### Given records:
--

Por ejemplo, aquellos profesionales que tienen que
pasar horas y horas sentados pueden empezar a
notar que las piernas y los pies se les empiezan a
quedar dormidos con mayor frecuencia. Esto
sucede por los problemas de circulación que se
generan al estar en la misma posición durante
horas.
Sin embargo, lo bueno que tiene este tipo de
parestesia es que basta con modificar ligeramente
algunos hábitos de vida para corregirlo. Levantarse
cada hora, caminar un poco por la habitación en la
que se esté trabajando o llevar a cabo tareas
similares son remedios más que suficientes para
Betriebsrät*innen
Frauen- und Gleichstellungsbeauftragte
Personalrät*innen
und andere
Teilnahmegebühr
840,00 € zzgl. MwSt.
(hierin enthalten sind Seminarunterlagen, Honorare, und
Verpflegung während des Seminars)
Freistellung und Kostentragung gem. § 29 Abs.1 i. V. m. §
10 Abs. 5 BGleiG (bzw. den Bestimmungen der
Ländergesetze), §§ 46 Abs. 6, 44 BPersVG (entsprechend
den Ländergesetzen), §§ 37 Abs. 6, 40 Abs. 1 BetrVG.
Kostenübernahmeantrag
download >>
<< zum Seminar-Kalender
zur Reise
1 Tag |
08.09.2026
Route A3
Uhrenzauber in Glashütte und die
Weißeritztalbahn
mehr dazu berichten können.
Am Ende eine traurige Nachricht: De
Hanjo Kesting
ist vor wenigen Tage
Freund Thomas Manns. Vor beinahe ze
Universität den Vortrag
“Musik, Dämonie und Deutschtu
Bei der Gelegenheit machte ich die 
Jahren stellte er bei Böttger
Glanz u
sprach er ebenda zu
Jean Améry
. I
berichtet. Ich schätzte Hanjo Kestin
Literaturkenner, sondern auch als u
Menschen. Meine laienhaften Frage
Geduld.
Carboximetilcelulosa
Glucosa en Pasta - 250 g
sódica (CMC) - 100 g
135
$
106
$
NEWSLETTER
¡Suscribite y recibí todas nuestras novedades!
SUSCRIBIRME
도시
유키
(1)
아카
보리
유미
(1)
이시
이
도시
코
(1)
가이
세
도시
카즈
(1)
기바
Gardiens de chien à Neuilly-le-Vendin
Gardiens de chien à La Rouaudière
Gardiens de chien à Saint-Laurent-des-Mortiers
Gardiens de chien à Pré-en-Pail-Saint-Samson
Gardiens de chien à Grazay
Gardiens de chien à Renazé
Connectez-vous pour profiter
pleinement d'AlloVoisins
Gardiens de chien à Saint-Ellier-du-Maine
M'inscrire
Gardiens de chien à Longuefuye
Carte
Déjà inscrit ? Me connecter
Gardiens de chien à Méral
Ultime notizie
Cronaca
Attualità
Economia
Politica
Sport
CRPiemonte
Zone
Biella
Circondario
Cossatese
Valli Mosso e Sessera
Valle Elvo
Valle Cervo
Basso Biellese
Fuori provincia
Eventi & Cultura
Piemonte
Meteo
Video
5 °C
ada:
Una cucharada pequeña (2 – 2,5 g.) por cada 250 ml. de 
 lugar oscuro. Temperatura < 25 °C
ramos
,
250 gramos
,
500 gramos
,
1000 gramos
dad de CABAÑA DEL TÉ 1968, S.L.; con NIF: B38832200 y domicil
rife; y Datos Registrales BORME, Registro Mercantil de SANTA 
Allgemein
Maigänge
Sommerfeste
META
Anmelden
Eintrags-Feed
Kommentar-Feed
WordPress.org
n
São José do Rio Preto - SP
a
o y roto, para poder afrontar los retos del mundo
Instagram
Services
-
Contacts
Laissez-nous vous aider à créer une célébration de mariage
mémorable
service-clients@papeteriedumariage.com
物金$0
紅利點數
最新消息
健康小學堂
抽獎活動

--

### What the task requires:
Check each line of the entries above for the word "Saint". List the ones that have it.

### Solution:
Gardiens de chien à Saint-Laurent-des-Mortiers
Gardiens de chien à Pré-en-Pail-Saint-Samson
Gardiens de chien à Saint-Ellier-du-Maine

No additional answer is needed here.